> _Task instructions_: Exact copies of all the entries are required, and no pictures should appear in them.

====== Entries shown ======

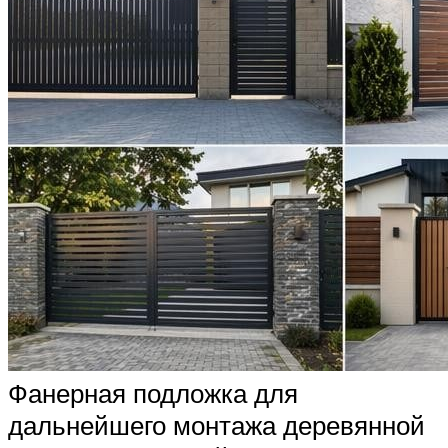
Фанерная подложка для
дальнейшего монтажа деревянной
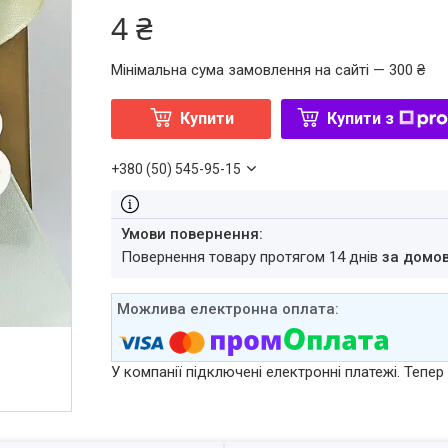
4 ₴
Мінімальна сума замовлення на сайті — 300 ₴
Купити
Купити з
+380 (50) 545-95-15
повернення товару протягом 14 днів
за домо
У компанії підключені електронні платежі. Тепе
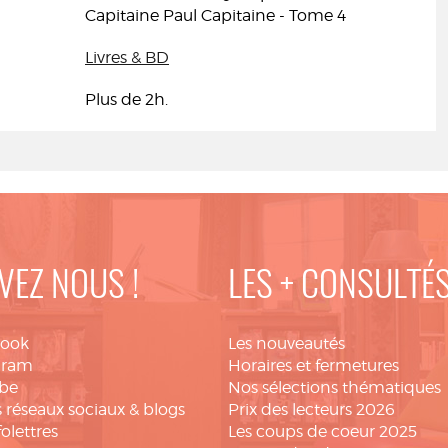
Capitaine Paul Capitaine - Tome 4
Livres & BD
Plus de 2h.
VEZ NOUS !
LES + CONSULTÉ
book
Les nouveautés
gram
Horaires et fermetures
be
Nos sélections thématiques
 réseaux sociaux & blogs
Prix des lecteurs 2026
folettres
Les coups de coeur 2025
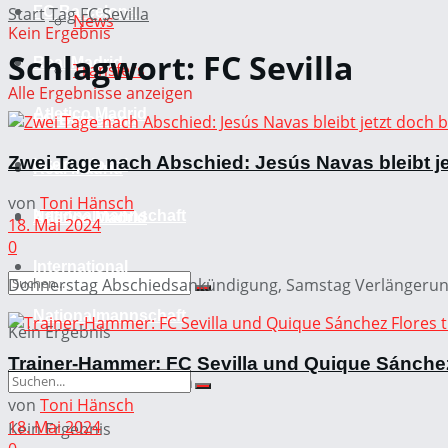
Start
FC Barcelona
Tag
FC Sevilla
News
Kein Ergebnis
Schlagwort:
FC Sevilla
Real Madrid
Transfers
Alle Ergebnisse anzeigen
Atletico Madrid
FC Barcelona
Zwei Tage nach Abschied: Jesús Navas bleibt je
International
Real Madrid
von
Toni Hänsch
Nationalmannschaft
Atletico Madrid
18. Mai 2024
0
International
Donnerstag Abschiedsankündigung, Samstag Verlängerung R
Nationalmannschaft
Kein Ergebnis
Trainer-Hammer: FC Sevilla und Quique Sánchez
Alle Ergebnisse anzeigen
von
Toni Hänsch
18. Mai 2024
Kein Ergebnis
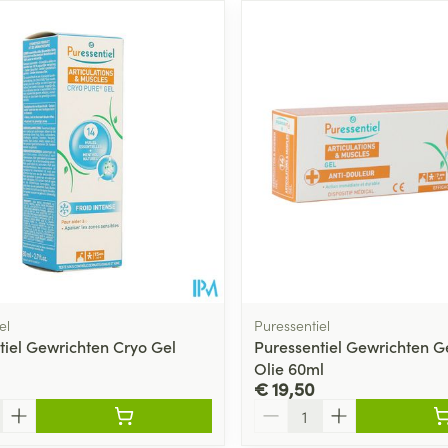
el
Puressentiel
tiel Gewrichten Cryo Gel
Puressentiel Gewrichten Ge
Olie 60ml
€ 19,50
Aantal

======

> _Written solution_:
Фанерная подложка для
дальнейшего монтажа деревянной
4 ₴
Мінімальна сума замовлення на сайті — 300 ₴
Купити
Купити з
+380 (50) 545-95-15
повернення товару протягом 14 днів
за домо
У компанії підключені електронні платежі. Тепе
Capitaine Paul Capitaine - Tome 4
Livres & BD
Plus de 2h.
VEZ NOUS !
LES + CONSULTÉ
book
Les nouveautés
gram
Horaires et fermetures
be
Nos sélections thématiques
 réseaux sociaux & blogs
Prix des lecteurs 2026
folettres
Les coups de coeur 2025
Start
FC Barcelona
Tag
FC Sevilla
News
Kein Ergebnis
Schlagwort:
FC Sevilla
Real Madrid
Transfers
Alle Ergebnisse anzeigen
Atletico Madrid
FC Barcelona
Zwei Tage nach Abschied: Jesús Navas bleibt je
International
Real Madrid
von
Toni Hänsch
Nationalmannschaft
Atletico Madrid
18. Mai 2024
0
International
Donnerstag Abschiedsankündigung, Samstag Verlängerung R
Nationalmannschaft
Kein Ergebnis
Trainer-Hammer: FC Sevilla und Quique Sánchez
Alle Ergebnisse anzeigen
von
Toni Hänsch
18. Mai 2024
Kein Ergebnis
el
Puressentiel
tiel Gewrichten Cryo Gel
Puressentiel Gewrichten Ge
Olie 60ml
€ 19,50
Aantal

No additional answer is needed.